[Saved data entries]
>>

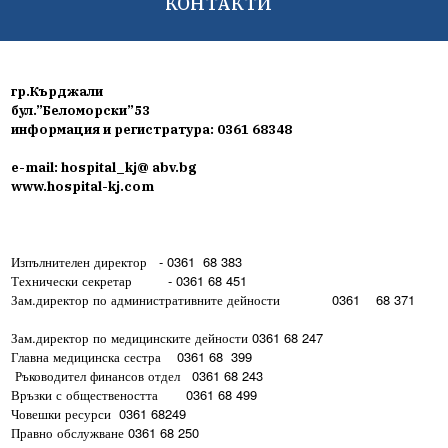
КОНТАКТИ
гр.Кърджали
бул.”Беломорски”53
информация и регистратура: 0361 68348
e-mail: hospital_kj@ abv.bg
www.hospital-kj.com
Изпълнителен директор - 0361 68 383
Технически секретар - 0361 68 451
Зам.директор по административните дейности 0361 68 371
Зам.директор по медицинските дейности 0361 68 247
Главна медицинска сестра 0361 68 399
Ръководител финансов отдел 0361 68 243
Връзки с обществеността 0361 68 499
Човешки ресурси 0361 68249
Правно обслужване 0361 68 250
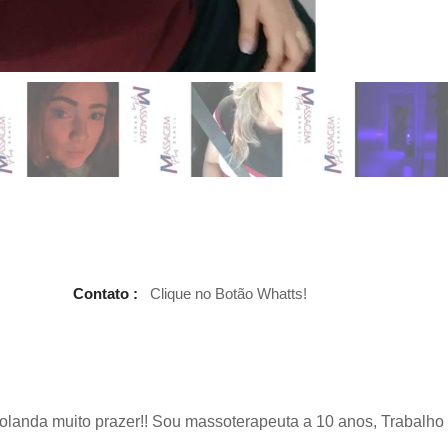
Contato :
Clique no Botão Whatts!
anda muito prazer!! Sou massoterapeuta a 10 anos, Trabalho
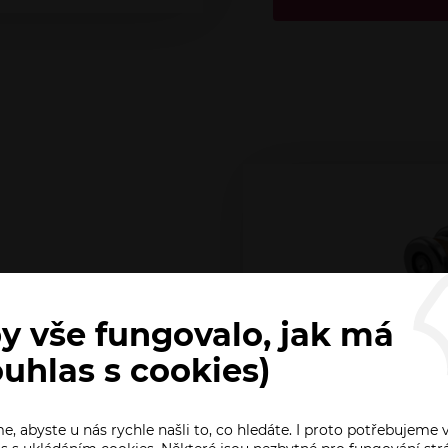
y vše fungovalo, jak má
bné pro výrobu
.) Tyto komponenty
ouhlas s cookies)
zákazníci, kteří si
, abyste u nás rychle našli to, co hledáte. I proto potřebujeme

<<

What you are asked to do: Each line above is to be repeated exactly as written; no picture is carried over.

Reply to the task:
КОНТАКТИ
гр.Кърджали
бул.”Беломорски”53
информация и регистратура: 0361 68348
e-mail: hospital_kj@ abv.bg
www.hospital-kj.com
Изпълнителен директор - 0361 68 383
Технически секретар - 0361 68 451
Зам.директор по административните дейности 0361 68 371
Зам.директор по медицинските дейности 0361 68 247
Главна медицинска сестра 0361 68 399
Ръководител финансов отдел 0361 68 243
Връзки с обществеността 0361 68 499
Човешки ресурси 0361 68249
Правно обслужване 0361 68 250
Contato :
Clique no Botão Whatts!
anda muito prazer!! Sou massoterapeuta a 10 anos, Trabalho
y vše fungovalo, jak má
bné pro výrobu
.) Tyto komponenty
ouhlas s cookies)
zákazníci, kteří si
, abyste u nás rychle našli to, co hledáte. I proto potřebujeme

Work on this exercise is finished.